Haploidentical Natural Killer Cell Therapy as an Adjunct to Stem Cell Transplantation for Treatment of Refractory Acute Myeloid Leukemia

Author:

Kulkarni Uday1ORCID,Arunachalam Arun Kumar1,Palani Hamenth Kumar1,Nair Reeshma Radhakrishnan1,Balasundaram Nithya1,Venkatraman Arvind1,Korula Anu1,Selvarajan Sushil1ORCID,Lionel Sharon1,Balasubramanian Poonkuzhali1,Maddali Madhavi1,Abraham Aby1,George Biju1,Mathews Vikram1

Affiliation:

1. Department of Haematology, Christian Medical College Vellore, Ranipet Campus, India

Abstract

Refractory acute myeloid leukemia (AML), defined as failure of two cycles of induction therapy at diagnosis or of one cycle at relapse, represents a subgroup with poor outcomes. Haploidentical natural killer cell (NK) therapy is a strategy that is being explored in refractory malignancies. Historically, at our center, patients with refractory AML have been treated with cytoreductive therapy (fludarabine + cytosine + granulocyte colony-stimulating factor ± idarubicin or mitoxantrone + etoposide) followed by 1-week rest and then reduced-intensity transplant with fludarabine + melphalan.
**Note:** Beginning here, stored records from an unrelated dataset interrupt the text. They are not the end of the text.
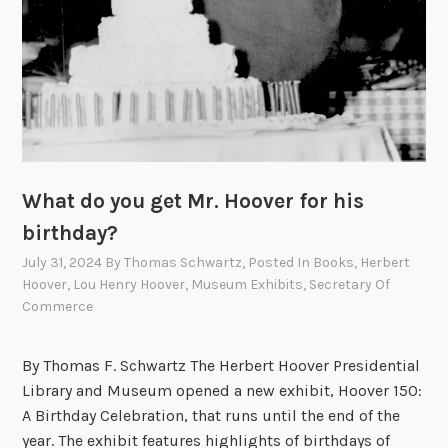
y
t
h
e
H
o
o
v
What do you get Mr. Hoover for his
e
birthday?
r
July 31, 2024
By
Thomas Schwartz
, Posted In
Books
,
Herbert
s
Hoover
,
Lou Henry Hoover
,
Museum Exhibits
,
Secretary Of
P
Commerce
a
r
By Thomas F. Schwartz The Herbert Hoover Presidential
t
Library and Museum opened a new exhibit, Hoover 150:
X
A Birthday Celebration, that runs until the end of the
I
year. The exhibit features highlights of birthdays of
:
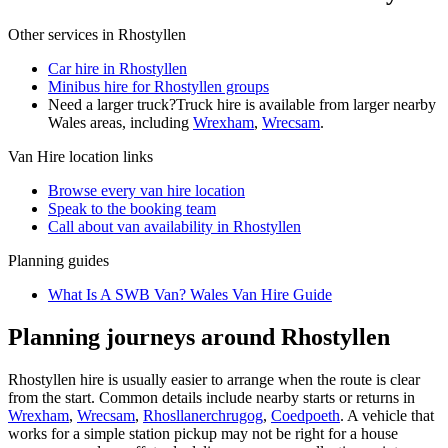
Other services in
Rhostyllen
Car hire in Rhostyllen
Minibus hire for Rhostyllen groups
Need a larger truck?
Truck hire is available from larger nearby
Wales
areas, including
Wrexham
,
Wrecsam
.
Van Hire
location links
Browse every
van hire
location
Speak to the booking team
Call about
van
availability in
Rhostyllen
Planning guides
What Is A SWB Van? Wales Van Hire Guide
Planning journeys around Rhostyllen
Rhostyllen hire is usually easier to arrange when the route is clear
from the start. Common details include nearby starts or returns in
Wrexham
,
Wrecsam
,
Rhosllanerchrugog
,
Coedpoeth
. A vehicle that
works for a simple station pickup may not be right for a house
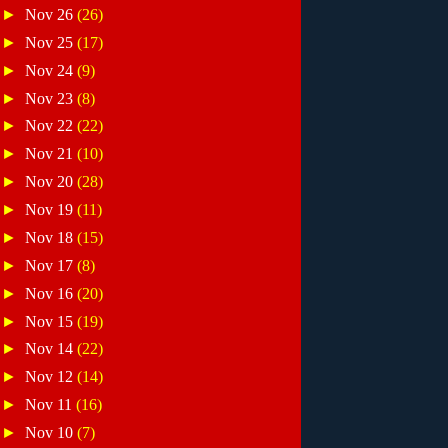
►
Nov 26
(26)
►
Nov 25
(17)
►
Nov 24
(9)
►
Nov 23
(8)
►
Nov 22
(22)
►
Nov 21
(10)
►
Nov 20
(28)
►
Nov 19
(11)
►
Nov 18
(15)
►
Nov 17
(8)
►
Nov 16
(20)
►
Nov 15
(19)
►
Nov 14
(22)
►
Nov 12
(14)
►
Nov 11
(16)
►
Nov 10
(7)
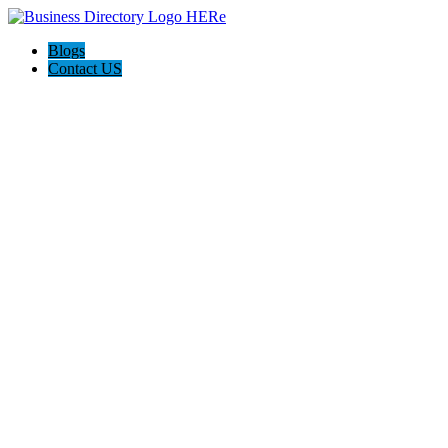
Blogs
Contact US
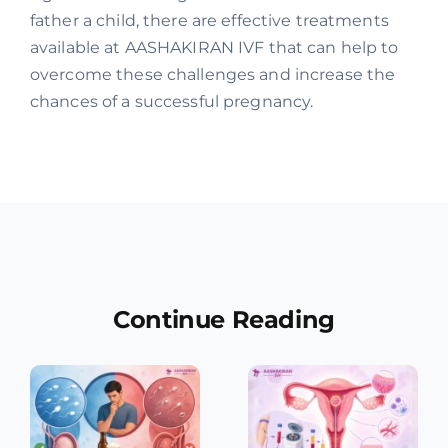
father a child, there are effective treatments
available at AASHAKIRAN IVF that can help to
overcome these challenges and increase the
chances of a successful pregnancy.
Continue Reading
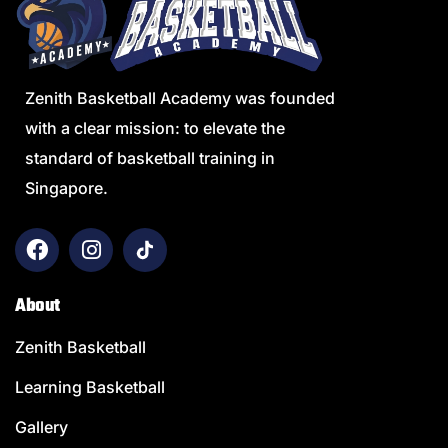
Zenith Basketball Academy was founded
with a clear mission: to elevate the
standard of basketball training in
Singapore.
About
Zenith Basketball
Learning Basketball
Gallery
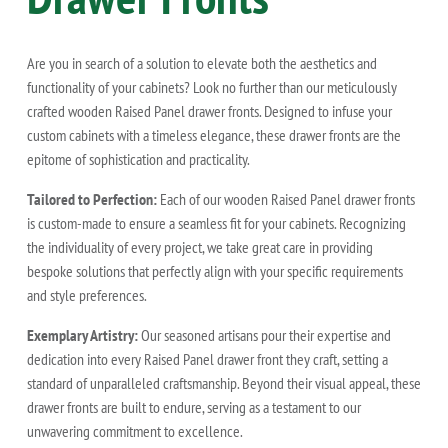
Are you in search of a solution to elevate both the aesthetics and
functionality of your cabinets? Look no further than our meticulously
crafted wooden Raised Panel drawer fronts. Designed to infuse your
custom cabinets with a timeless elegance, these drawer fronts are the
epitome of sophistication and practicality.
Tailored to Perfection:
Each of our wooden Raised Panel drawer fronts
is custom-made to ensure a seamless fit for your cabinets. Recognizing
the individuality of every project, we take great care in providing
bespoke solutions that perfectly align with your specific requirements
and style preferences.
Exemplary Artistry:
Our seasoned artisans pour their expertise and
dedication into every Raised Panel drawer front they craft, setting a
standard of unparalleled craftsmanship. Beyond their visual appeal, these
drawer fronts are built to endure, serving as a testament to our
unwavering commitment to excellence.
We used the same backbone for this trial (CTRI/2019/02/017505) with the addition of CD56-positive cells from a family donor infused 1 day after the completion of chemotherapy. CD56-positive selection was done using a CliniMACS Prodigy system (Miltenyi Biotec, Bergisch Gladbach, Germany) followed by overnight incubation in autologous plasma with 2 micromolar arsenic trioxide and 500 U/mL of interleukin-2. From February 2019, 14 patients with a median age of 29 years (interquartile range [IQR]: 16.5–38.5) were enrolled in this trial. Six were females. Six had primary refractory AML while eight had relapsed refractory AML. The median CD56-cell dose infused was 46.16 × 106/kg (IQR: 25.06–70.36). One patient withdrew consent after NK cell infusion. Of the 13 patients who proceeded to transplant, five died of immediate post-transplant complications while two did not engraft but were in morphologic leukemia-free state (both subsequently died of infective complications after the second transplant). Of the remaining six patients who engrafted and survived beyond 1 month of the transplant, two developed disease relapse and died. The remaining four patients are alive and relapse free at the last follow-up (mean follow-up duration of surviving patients is 24 months). The 2-year estimated overall survival for the cohort was 28.6% ± 12.1% while the treatment-related mortality (TRM) with this approach was 38.5% ± 13.5%. Haploidentical NK cell therapy as an adjunct to transplant is safe and needs further exploration in patients with AML. For refractory AML, post-transplant NK infusion and strategies to reduce TRM while using pre-transplant NK infusion merit exploration.

Funder

The Wellcome Trust DBT India Alliance

DBT Wellcome Trust India Alliance

Publisher

SAGE Publications

Subject

Transplantation,Cell Biology,Biomedical Engineering

Reference23 articles.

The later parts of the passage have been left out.